Below is the link to Brutgets new project:

Man-Camps: To Grow Or Not Grow

This link to the Grand Forks Herald sent to me by a reader.
“We thought that they were a solution when it started,” said Williams County Commissioner Dan Kalil. “But then it got to be such a land rush that it just got way out of hand.”

Williams County, with Williston as the county seat, has approved 9,600 temporary housing beds. But now it has implemented a moratorium on new temporary housing facilities.

But many say the crew camps — particularly the larger camps that are professionally run – are a necessary solution to the housing shortage, which in turn is contributing to a workforce shortage.

Jeff Zarling, president of Williston business development firm DAWA Solutions Group, said he thinks the man camp moratorium is having negative consequences.

Companies are buying single-family houses and crowding several workers in them, or putting up RVs in a disorganized fashion, Zarling said.
I've talked about this before. When folks are waiting for "their" well to come in, they can't advocate for man-camps strong enough to get the necessary workers in state; once "their" wells have come, it's time to slow things down, I guess.

Reminder: Montana Oil Report

A reminder: this is the link to the Montana energy report.

I am thrilled that this blog exists; a lot of folks write in asking for more information on Montana. I simply don't have time to follow much more than the North Dakota Bakken, so this site is quite welcome.

[On a separate note: the blog linked above was "lucky" enough to go with "wordpress" as the blogging application. The blogging application I use, "blogger" is a pain and if it were possible, I would move over to "wordpress."  I am not the only who feels this way. "She Blogged By Night" feels the same way.]

Wow! The 3,100 Bed Man-Camp Coming to Watford City

Link here to the website.

A big "thank you" to "anonymous" for sending me the link. This is quite incredible.

Huge "Thank You" to Oil Service Company Cleaning Dickinson Roadside

A reader sent me a note telling me that he/she had noted an area oil service company cleaning up the roadside in the Dickinson area.  I suppose it was similar to the initiatives in which a company or organization "adopts a two-mile section of highway" to keep it clean.

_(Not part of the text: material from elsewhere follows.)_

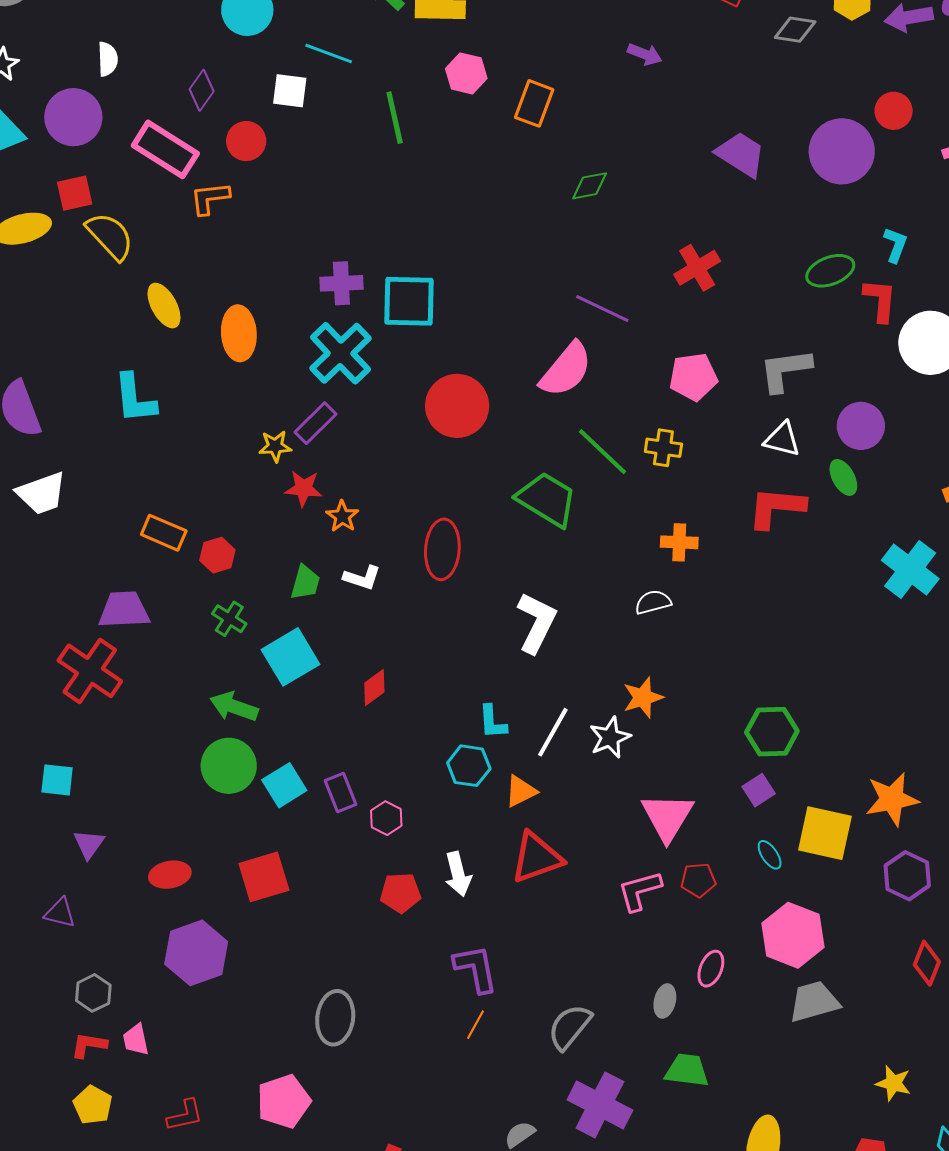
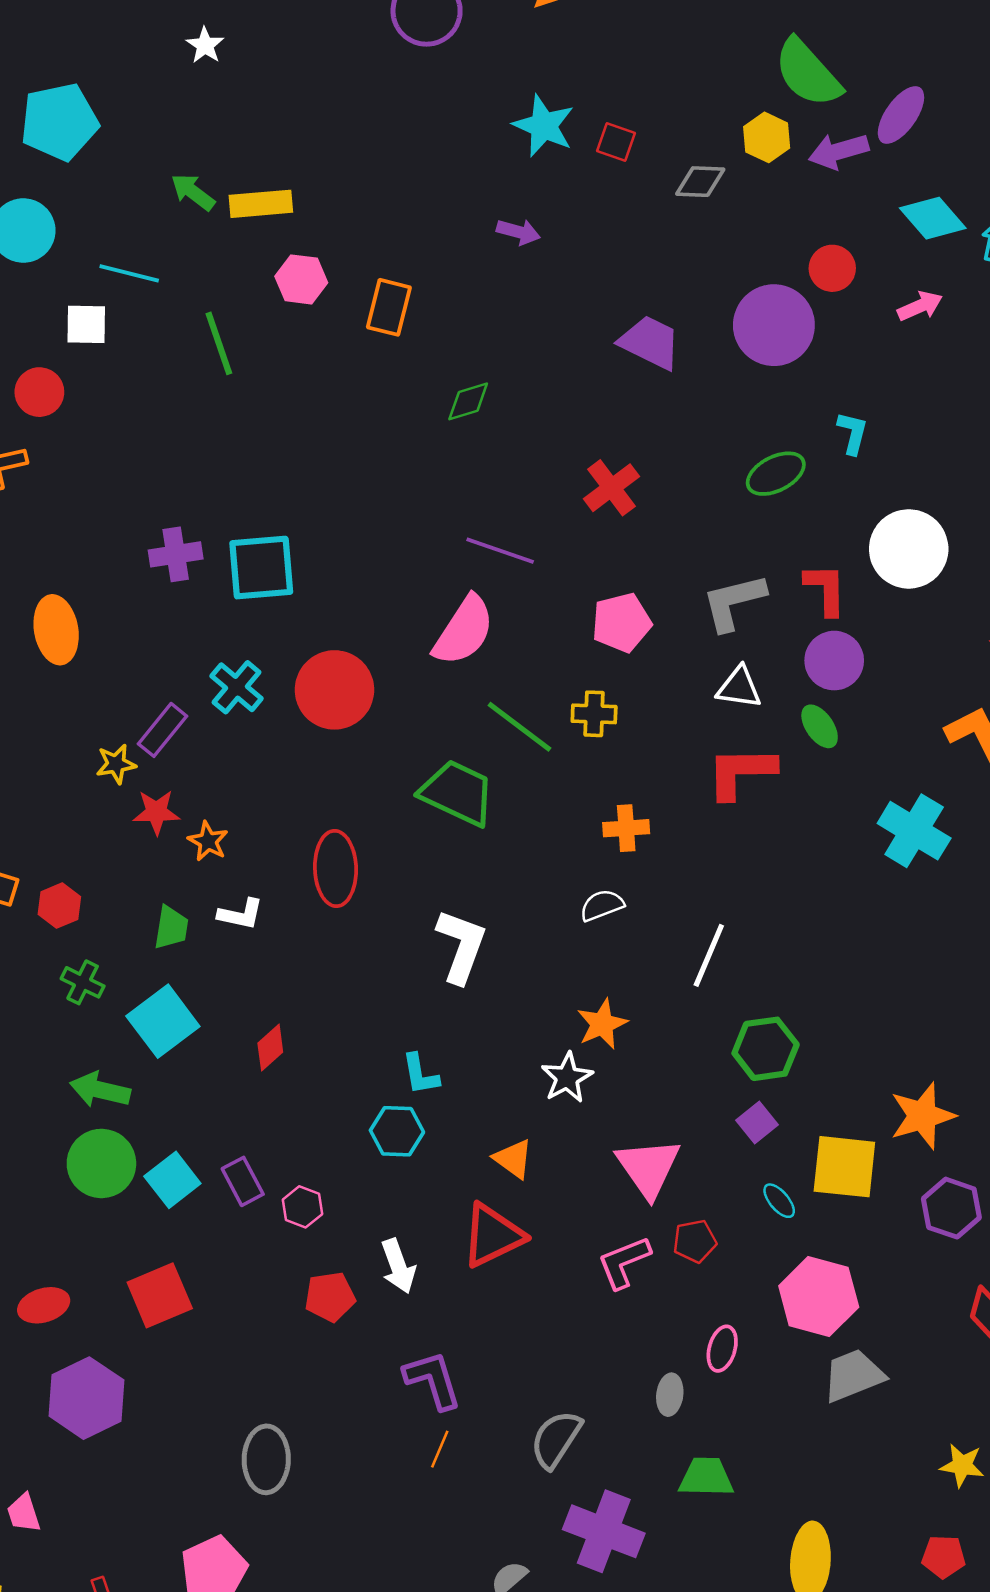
red L-shape: (880, 300) -> (826, 589), moved
cyan cross: (340, 353) -> (237, 687), moved, size x0.7
white line: (553, 732) -> (709, 955), moved
orange triangle: (521, 791) -> (513, 1159), moved, turned -51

The reader was very, very impressed. He/she did not remember the name of the company but thought it was something like "East Well Company."

He/she also noted that we don't see enough of these stories printed in the local newspapers, even a short blurb, perhaps a photo with a caption would be enough.

Anyway, I digress. A big "thank you" to the reader, and a bigger "thank you" to the oil service company cleaning the roadside.

Filloon on Whiting -- 1Q12

Link here.
In summary, Whiting has seen some decent returns from the Bakken and its EOR projects. It also has a good start in its Wolfcamp and Niobrara areas. Whiting's earnings miss can be attributed to several things. The first is a company wide oil differential of $12.43 per barrel from NYMEX. In the second quarter it expects this to be in a range between $12.50 to $13.50 per barrel and $12 to $13 for the full year. DD&A charges were higher than expected, but this has been seen by most if not all the operators in the Bakken.

Whiting continues to be a value and sells for a discount when compared to other companies with similar assets. It has done a very good job of adding acreage in plays with lower well costs, which should help to offset higher costs in the Bakken. Look for Whiting to maintain higher margins, while increasing production.